Scan the data beneath this task and copy each line that includes "Google".

== Task data ==

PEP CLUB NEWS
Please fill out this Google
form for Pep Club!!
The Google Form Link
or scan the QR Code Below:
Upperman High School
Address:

===

Answer to this exercise —
Please fill out this Google
The Google Form Link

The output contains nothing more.